While
proper precautions need to be taken to avoid strain while "screen reading," online tools to help build reading and
understanding can make it worthwhile. Here are three tools to consider with your students.
Vocabulary Building with Lingro
Lingro (
http://lingro.com) is an excellent tool for vocabulary development, and it has been well received by ESL students at Unionville. When looking at any web page through Lingro, every word on the page becomes clickable
to speak, define, or translate the word. For beginning English Language Learners and Modern Languages students, Lingro supports translation between most
combinations of 11 major languages including English, Chineese, French, and Spanish. More advanced students can use definitions in the language they are
learning for help understanding the word.

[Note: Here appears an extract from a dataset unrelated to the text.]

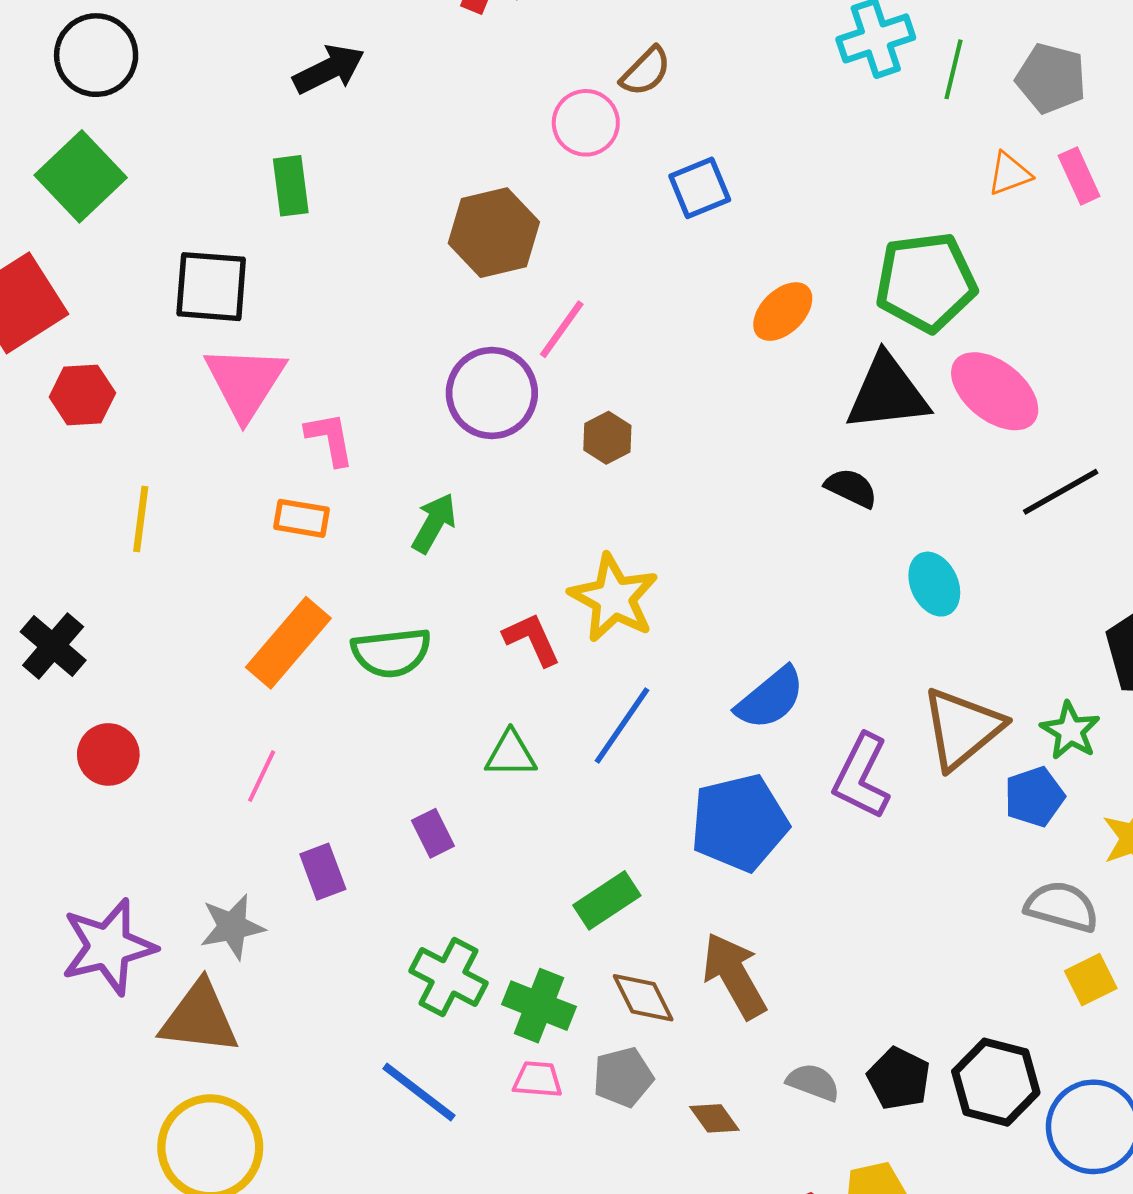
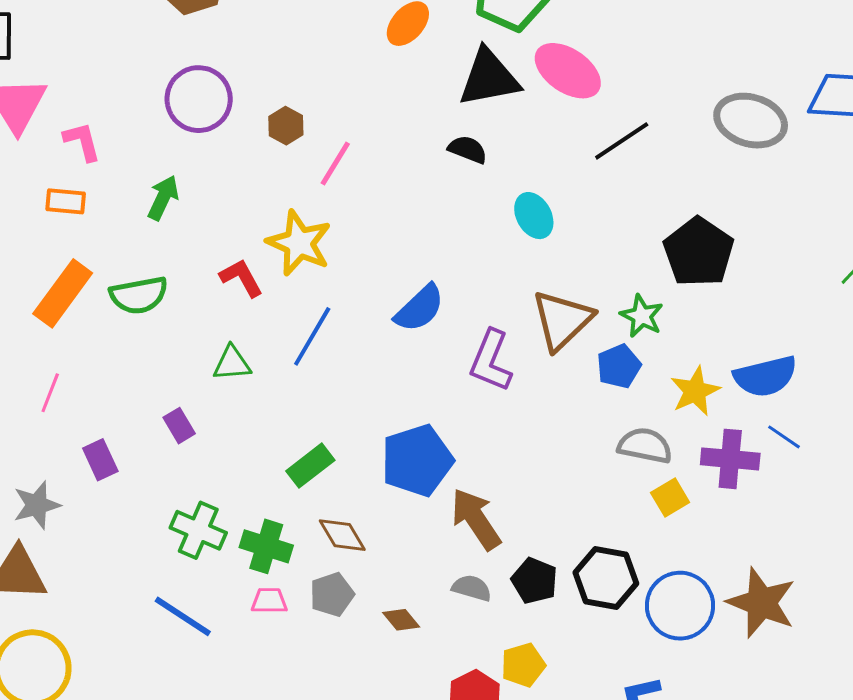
pink line: (562, 329) -> (335, 164), moved
blue pentagon: (739, 823) -> (417, 460), moved
brown arrow: (734, 976) -> (476, 519), moved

A powerful feature of Lingro is its ability to create personalized word lists as students read. Every word that is clicked is automatically added to that
student's "Word History," and students can drag and drop these words into word lists. To reinforce these words, Lingro can show students the sentence in
which they encountered the word, and can randomize them into a flash cards game as a study tool. When students register for a free account with Lingro they
can save their word history and access it from a different computer.
While Lingro works best while reading public web pages, it also has a file upload feature to allow Lingro tools to be used with text, Word (in .doc
format), and PDF documents.
Active Reading with Diigo

Highlighting and note taking are good active reading skills. Diigo (
http://www.diigo.com) is a great tool for
highlighting web pages in any of four colours and adding floating "sticky notes" to summarize ideas. Diigo annotations are saved automatically, and can be
shared with others like peers or with a teacher. The site also has good teacher tools to manage a class of free student accounts. Diigo works with password
protected sites, so students can annotate a text posted on a Moodle page. For more information on Diigo, see the January 13, January 20 and February 10
Digital Dispatches on the
Unionville Digital Literacy moodle.
"Drawing" Connections with MarkUp

MarkUP (
http://markup.io/) is a tool that turns any web page into a whiteboard that you can draw or type on. This could be
used in text to trace implied references in pronouns or between ideas. Drawing on a diagram or image could highlight important details or build connections
between different parts of the work. MarkUp does not use accounts to save annotations, and instead gives a unique URL link to a page with the annotations
and a
snapshot image of the web page at the time it was annotated. MarkUp will work on password protected pages, but has limited security so should
not be used on sensitive information.